Expertos cuestionan las repercusiones de la decisión emiratí, particularmente porque Dubái representa un conducto indispensable para las transacciones financieras y comerciales de Teherán. Un diplomático europeo de alto nivel describió a Dubái como el "banco de Irán", mientras que fuentes en otra embajada europea confirmaron que "riqueza iraní estimada en miles de millones de dólares se encuentra en cuentas bancarias dentro de Emiratos". Según datos iraníes, Abu Dabi exportó a Irán mercancías por valor de aproximadamente 22 mil millones de dólares estadounidenses en 2024. Analistas señalan que la suspensión del comercio golpeará duramente a una economía iraní que ya enfrenta su peor crisis en décadas, con tasas de inflación alimentaria que superaban recientemente el 130% en comparación con el mismo período del año anterior. El Fondo Monetario Internacional pronosticó una inflación cercana al 70% para Irán este año junto con una contracción económica del 5,4%.
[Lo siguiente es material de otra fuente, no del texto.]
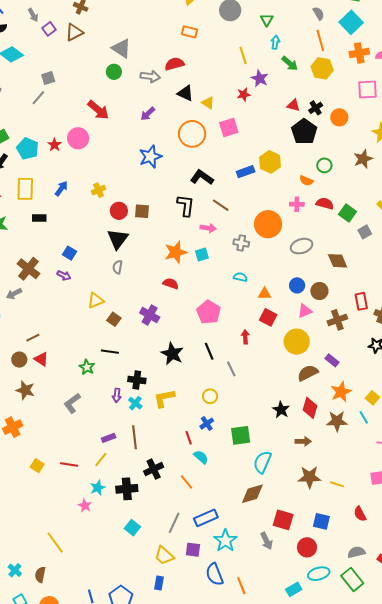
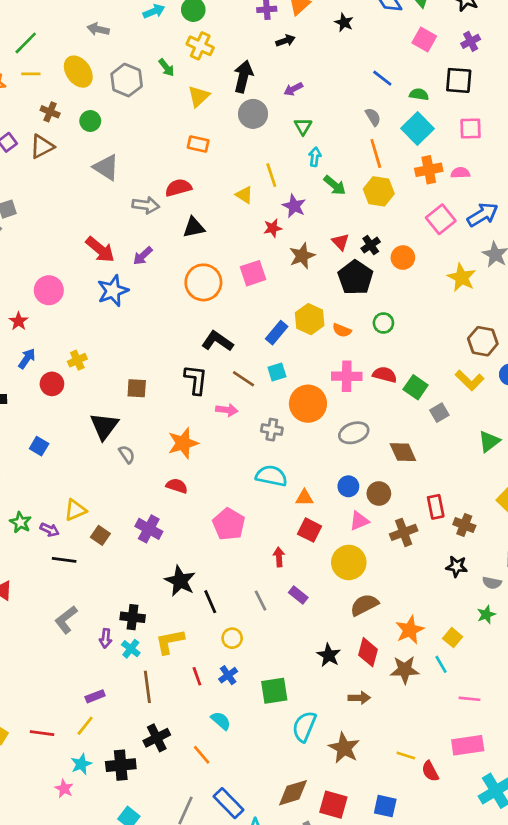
green circle: (114, 72) -> (90, 121), moved
pink square: (368, 89) -> (441, 219), turned -35
black triangle: (185, 93) -> (194, 227), turned -36
yellow triangle: (208, 103) -> (244, 195), moved
red triangle: (293, 105) -> (340, 242), turned 32
red arrow: (98, 110) -> (100, 250), moved
red star: (54, 145) -> (19, 321), moved
blue star: (150, 157) -> (113, 291), moved
brown star: (363, 159) -> (302, 256), moved
blue rectangle: (246, 172) -> (277, 333), turned -30
orange semicircle: (306, 181) -> (342, 330), moved
pink cross: (297, 204) -> (347, 376), size x1.5
red circle: (119, 211) -> (52, 384), moved
cyan square: (202, 255) -> (277, 372), moved
gray semicircle: (117, 267) -> (127, 454), moved, turned 136
purple arrow: (64, 275) -> (50, 530), moved
cyan semicircle: (240, 277) -> (271, 476), size x1.6
black line: (209, 351) -> (210, 602), moved
black line: (110, 352) -> (64, 560), moved
purple rectangle: (332, 360) -> (298, 595), moved
green star: (87, 367) -> (20, 522), moved
gray L-shape: (72, 403) -> (66, 620), moved
brown line: (135, 437) -> (147, 687), moved
red line: (189, 438) -> (197, 676), moved
brown star: (309, 477) -> (344, 748), moved, turned 30
brown diamond: (252, 494) -> (293, 793), moved
red semicircle: (360, 514) -> (430, 771), moved
blue rectangle: (206, 518) -> (228, 803), turned 70

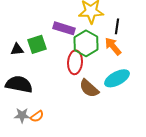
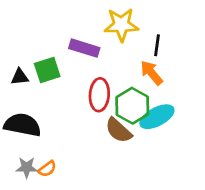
green hexagon: (86, 43) -> (132, 106), moved

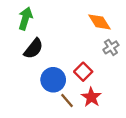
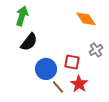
gray cross: (111, 47) -> (96, 50), moved
red square: (83, 72) -> (72, 62), turned -35

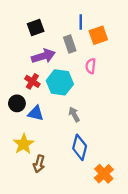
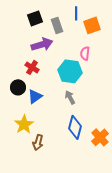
gray rectangle: (70, 44) -> (57, 25), moved
cyan hexagon: (60, 82) -> (70, 71), moved
blue triangle: (36, 113) -> (35, 96), turned -49
orange cross: (104, 174) -> (100, 137), moved

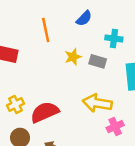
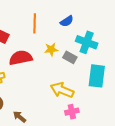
cyan cross: (114, 38) -> (87, 42), size x1.5
red semicircle: (45, 112) -> (21, 58), moved

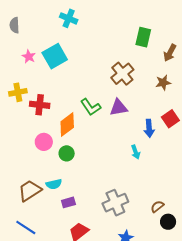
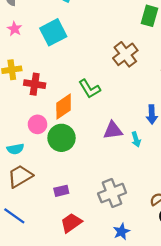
pink star: (29, 57) -> (14, 29), moved
purple triangle: (119, 108) -> (113, 130), moved
green circle: (67, 153) -> (62, 138), size x1.6
cyan semicircle: (54, 184) -> (15, 149), moved

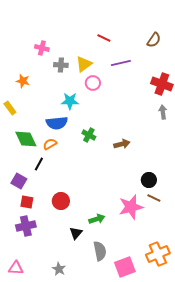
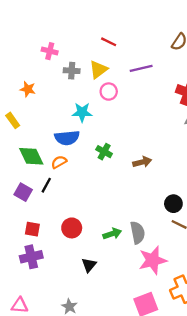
red line: (104, 38) -> (109, 42), moved
purple square: (19, 181) -> (23, 192), moved
pink star: (131, 207) -> (153, 260), moved
green arrow: (97, 219) -> (112, 234), moved
gray semicircle: (100, 251) -> (138, 233), moved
Donald Trump amenazó el miércoles 20 de agosto con imponer graves consecuencias económicas a cualquier país que ayude a Irán o realice transacciones comerciales con él, reflejando una escalada de la presión económica estadounidense. El presidente estadounidense escribió en Truth Social: "Declaro hoy que cualquier país que permita a sus instituciones financieras, empresas, aeropuertos y organismos gubernamentales proporcionar cualquier forma de salvavidas a Irán enfrentará graves consecuencias económicas". Trump se refirió a "sanciones económicas sin precedentes", mencionando específicamente "contrabando de petróleo, cambio de divisas, transferencias de efectivo, casas de cambio, registros de barcos y empresas fantasma". El portavoz iraní, el teniente general Alí Abdolahi, respondió que "cualquier ayuda o facilidad a las fuerzas militares estadounidenses agresoras se considera participación con fuerzas militares estadounidenses". Muhammad Baqer Qalibaf, presidente del Parlamento iraní, enfatizó que "el Estrecho de Ormuz no se abrirá a menos que se cumplan los compromisos estadounidenses". No está claro si Emiratos coordinó el bloqueo comercial con Estados Unidos, aunque el anuncio coincide en tiempo y contexto con las amenazas estadounidenses contra la República Islámica.